Another notable change in beat is a section anchored by GX1000 alum, Brian Delatorre, heavy on Bay Area bombing footage. As tight as the De Keyzer section feels and justifiably so, Delatorre’s is breathy and free—his skating needs to be captured this way. Delatorre and his co-conspirators, including the expressive Al Davis and the GX crew, create a break in Purple, much like a track sequence in an album that sets up the single—another analog hat tip. It’s storytelling without forcing a narrative, especially the tired, ‘We’re friends on tour, in a van, doing a thing, and we’re friends, and we get into hijinx and land tricks, but it’s skateboarding… and did we mention that we’re a team?’
Roughly 15-years ago I saw a shirtless man in sunglasses smoking a cigarette walk into Kim’s Video and Music on St. Marks, just blocks from the Purple premiere. In a store known for its pretension and bookish nature, this man was a firecracker. “Put that out,” yelled the tall man at the bag check. “Sorry bro, I’m from LA,” muttered the man. It was Tommy Lee, the debaucherous drummer of Motley Crüe.

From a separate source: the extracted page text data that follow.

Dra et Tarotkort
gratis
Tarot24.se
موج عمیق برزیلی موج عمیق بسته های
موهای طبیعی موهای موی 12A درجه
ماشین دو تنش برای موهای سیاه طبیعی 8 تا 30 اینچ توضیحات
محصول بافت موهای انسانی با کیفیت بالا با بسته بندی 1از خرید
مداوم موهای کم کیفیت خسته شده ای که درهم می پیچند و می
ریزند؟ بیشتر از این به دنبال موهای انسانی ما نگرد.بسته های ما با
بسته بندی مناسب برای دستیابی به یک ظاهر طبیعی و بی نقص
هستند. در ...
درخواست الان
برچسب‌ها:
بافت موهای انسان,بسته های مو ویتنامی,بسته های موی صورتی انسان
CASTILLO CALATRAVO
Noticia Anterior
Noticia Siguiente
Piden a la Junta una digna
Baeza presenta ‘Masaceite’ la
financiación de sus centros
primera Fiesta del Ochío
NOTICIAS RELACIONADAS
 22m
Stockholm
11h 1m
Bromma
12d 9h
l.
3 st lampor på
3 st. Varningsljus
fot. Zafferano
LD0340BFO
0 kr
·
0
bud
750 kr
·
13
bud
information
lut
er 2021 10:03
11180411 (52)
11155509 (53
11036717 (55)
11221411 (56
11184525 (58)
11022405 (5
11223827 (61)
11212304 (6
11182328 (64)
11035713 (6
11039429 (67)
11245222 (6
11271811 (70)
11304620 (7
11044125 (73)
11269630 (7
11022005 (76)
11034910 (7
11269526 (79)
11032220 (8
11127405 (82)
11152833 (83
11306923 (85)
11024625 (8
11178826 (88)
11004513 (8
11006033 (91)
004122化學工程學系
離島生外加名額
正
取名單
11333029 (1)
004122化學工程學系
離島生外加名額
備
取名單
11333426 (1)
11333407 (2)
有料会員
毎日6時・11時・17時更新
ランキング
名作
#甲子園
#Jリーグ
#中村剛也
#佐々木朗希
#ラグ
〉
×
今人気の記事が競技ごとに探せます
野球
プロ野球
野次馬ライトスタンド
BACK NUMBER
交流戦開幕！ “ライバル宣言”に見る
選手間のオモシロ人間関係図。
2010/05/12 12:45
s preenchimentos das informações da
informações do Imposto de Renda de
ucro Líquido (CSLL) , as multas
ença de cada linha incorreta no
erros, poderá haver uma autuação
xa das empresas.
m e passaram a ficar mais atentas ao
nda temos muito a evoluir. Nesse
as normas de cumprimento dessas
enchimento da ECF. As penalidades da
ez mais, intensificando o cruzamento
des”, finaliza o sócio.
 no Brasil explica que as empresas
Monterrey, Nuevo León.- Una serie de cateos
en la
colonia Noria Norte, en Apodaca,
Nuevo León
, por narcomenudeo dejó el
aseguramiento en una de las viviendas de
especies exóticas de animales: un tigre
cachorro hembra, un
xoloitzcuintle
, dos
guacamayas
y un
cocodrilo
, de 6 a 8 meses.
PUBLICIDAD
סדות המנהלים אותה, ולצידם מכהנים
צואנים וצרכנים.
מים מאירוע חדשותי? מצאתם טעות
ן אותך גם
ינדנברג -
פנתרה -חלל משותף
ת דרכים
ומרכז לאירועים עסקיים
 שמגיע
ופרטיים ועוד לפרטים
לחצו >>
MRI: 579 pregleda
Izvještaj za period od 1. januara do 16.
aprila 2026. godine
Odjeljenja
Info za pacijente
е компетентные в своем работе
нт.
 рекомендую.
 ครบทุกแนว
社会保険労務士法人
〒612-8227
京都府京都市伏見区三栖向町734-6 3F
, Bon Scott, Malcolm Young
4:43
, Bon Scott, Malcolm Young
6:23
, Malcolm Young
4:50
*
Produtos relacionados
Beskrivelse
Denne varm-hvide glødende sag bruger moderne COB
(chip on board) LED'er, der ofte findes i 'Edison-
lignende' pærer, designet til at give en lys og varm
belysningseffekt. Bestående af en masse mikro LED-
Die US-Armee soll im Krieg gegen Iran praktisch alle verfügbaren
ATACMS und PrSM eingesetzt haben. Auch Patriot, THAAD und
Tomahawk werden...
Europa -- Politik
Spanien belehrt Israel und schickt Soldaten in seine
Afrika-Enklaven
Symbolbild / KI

I got the same feeling when I saw Curren Caples and his sunbleached mop in the theatre on 2nd Avenue, but towards the end of Purple it all made sense—he was there to support his Flip teammate and SOTY contender, Louie Lopez. Lopez and his lanky, limber frame add yet another dimension to Purple. There’s something modest to his skateboarding, in that he can realistically do anything, but rarely rolls away with flair or arrogance. It’s a very polite way to ride a skateboard.
Chadourne employs a nice juxtaposition by following Lopez up with another tall, spry, gifted skateboarder who is equally humble. His name is Jake Johnson and what he does on a skateboard is infectious. How Chadourne captures this shows a synchronicity between them, like Brian Eno working with Talking Heads—in the moment, yet of the moment. Johnson is a crowd favorite, so there was no surprise in the reception he received, but by employing slow-motion Chadourne was able to stretch out the anticipation and energy without becoming overly dramatic.
Purple may not be ‘out,’ in fact, as of now it’s only slated to stream online for 72 hours, but it’s now part of skateboarding’s cinematic canon. And, like most skate videos, it’s best enjoyed on a large screen in a public space where you can hear the reactions and commentary. But, no matter how you view Purple—notice there are no spoilers in this review—Converse Cons’ first full-length proves that you can refresh a medium without trying to reinvent it.